_Exercise requirements_. Report each line from the data below that holds the word "chevron".

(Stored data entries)
:::
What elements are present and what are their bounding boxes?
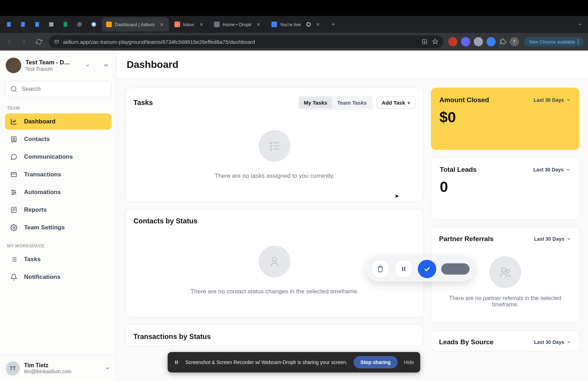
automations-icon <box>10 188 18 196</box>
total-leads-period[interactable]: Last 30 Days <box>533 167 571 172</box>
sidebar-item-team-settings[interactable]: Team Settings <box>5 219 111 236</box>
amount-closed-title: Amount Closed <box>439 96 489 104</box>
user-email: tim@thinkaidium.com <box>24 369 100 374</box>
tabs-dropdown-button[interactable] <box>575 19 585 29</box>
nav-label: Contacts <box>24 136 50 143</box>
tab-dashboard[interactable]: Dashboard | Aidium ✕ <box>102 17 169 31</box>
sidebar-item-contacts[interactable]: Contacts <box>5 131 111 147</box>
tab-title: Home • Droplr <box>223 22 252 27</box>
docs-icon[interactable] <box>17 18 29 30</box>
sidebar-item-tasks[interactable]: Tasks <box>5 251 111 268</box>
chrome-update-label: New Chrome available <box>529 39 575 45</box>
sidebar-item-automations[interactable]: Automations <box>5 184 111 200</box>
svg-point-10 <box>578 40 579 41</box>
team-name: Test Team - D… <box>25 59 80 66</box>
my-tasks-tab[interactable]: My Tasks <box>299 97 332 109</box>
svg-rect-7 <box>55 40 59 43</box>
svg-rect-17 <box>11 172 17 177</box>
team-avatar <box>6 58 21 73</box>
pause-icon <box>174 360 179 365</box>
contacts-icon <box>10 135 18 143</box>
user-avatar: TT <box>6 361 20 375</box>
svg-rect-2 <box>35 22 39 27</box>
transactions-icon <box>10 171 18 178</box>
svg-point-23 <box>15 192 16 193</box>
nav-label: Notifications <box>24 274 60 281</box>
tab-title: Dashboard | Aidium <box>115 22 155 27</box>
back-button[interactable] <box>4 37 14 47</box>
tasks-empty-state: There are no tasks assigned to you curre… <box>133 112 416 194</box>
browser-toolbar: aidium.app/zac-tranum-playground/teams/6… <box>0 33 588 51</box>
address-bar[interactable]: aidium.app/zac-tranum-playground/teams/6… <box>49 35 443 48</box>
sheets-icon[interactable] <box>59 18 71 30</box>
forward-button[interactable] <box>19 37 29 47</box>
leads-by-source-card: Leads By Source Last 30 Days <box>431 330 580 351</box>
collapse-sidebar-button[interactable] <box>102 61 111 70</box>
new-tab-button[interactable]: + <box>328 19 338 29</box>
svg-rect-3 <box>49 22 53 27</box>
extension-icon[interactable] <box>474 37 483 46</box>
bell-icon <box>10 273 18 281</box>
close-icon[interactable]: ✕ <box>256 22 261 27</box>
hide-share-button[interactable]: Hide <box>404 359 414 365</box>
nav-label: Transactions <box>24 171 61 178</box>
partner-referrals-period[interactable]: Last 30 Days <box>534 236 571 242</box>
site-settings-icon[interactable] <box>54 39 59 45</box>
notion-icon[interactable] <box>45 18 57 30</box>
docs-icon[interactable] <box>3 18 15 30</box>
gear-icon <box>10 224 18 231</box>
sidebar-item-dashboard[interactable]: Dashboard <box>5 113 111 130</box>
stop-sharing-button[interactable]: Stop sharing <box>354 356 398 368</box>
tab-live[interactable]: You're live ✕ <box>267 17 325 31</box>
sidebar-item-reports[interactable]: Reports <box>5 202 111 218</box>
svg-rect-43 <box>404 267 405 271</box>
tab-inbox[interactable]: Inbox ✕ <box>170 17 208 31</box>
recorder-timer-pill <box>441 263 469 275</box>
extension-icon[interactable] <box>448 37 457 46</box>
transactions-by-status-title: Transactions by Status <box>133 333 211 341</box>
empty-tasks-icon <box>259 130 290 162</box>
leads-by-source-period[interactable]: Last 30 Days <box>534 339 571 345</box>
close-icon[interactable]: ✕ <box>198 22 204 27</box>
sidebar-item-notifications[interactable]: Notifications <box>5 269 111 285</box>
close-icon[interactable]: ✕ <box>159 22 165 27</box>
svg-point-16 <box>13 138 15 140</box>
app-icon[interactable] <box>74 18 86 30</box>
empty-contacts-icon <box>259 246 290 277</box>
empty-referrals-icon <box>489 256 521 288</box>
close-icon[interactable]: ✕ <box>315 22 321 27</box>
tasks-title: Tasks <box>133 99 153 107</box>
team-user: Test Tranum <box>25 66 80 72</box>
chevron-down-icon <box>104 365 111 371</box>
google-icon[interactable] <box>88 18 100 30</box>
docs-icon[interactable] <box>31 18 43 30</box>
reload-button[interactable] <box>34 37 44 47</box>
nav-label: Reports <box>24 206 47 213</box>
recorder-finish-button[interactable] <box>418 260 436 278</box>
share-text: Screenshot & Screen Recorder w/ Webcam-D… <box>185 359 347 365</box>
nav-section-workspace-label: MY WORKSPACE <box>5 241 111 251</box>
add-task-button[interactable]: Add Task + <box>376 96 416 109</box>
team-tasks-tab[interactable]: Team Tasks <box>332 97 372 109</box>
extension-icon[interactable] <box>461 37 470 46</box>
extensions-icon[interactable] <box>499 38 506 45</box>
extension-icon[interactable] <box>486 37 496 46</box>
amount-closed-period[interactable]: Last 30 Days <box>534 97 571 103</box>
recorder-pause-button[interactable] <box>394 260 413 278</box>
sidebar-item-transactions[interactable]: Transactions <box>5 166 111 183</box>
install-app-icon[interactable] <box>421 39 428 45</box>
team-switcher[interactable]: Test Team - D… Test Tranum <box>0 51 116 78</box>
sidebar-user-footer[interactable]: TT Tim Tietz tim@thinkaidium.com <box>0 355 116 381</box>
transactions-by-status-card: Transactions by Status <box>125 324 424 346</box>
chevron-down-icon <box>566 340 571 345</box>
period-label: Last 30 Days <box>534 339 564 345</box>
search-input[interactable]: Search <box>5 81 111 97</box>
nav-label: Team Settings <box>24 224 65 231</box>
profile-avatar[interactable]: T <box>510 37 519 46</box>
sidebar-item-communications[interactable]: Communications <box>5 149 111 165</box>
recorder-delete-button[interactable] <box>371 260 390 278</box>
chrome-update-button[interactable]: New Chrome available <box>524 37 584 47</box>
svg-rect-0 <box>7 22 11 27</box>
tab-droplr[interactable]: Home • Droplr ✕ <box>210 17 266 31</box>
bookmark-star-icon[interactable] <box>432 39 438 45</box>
:::
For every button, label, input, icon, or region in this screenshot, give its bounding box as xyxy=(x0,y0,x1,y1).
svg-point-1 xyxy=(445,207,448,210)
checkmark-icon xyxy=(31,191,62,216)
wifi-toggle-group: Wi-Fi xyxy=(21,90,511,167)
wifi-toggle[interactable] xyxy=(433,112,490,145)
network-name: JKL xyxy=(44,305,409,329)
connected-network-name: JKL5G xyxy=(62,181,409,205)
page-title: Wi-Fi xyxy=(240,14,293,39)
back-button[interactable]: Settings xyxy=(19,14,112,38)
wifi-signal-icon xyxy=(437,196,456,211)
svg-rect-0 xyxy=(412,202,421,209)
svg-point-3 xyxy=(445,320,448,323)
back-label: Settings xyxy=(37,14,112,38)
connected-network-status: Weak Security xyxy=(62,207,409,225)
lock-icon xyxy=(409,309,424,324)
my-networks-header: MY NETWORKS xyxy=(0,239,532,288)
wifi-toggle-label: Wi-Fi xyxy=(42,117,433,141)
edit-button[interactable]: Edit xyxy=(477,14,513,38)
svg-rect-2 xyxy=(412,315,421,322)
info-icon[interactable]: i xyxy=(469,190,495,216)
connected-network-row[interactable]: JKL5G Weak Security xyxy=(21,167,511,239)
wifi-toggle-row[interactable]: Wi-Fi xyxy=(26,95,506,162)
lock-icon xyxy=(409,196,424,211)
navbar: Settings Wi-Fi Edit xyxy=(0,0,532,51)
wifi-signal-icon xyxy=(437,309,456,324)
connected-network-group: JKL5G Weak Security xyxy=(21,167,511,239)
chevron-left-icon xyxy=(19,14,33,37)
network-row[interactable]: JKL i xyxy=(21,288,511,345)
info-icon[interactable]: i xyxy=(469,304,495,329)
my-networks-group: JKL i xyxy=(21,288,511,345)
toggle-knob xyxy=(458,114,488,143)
:::
_Exercise answer_.
chevron-down-icon <box>104 365 111 371</box>
chevron-down-icon <box>566 340 571 345</box>
chevron-left-icon xyxy=(19,14,33,37)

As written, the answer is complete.